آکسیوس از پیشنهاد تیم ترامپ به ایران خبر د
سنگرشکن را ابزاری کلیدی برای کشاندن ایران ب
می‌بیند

▶ _Goal of the exercise_: Please print all of the material again with no alteration.

▶ _Reply to the exercise_:
آکسیوس از پیشنهاد تیم ترامپ به ایران خبر د
سنگرشکن را ابزاری کلیدی برای کشاندن ایران ب
می‌بیند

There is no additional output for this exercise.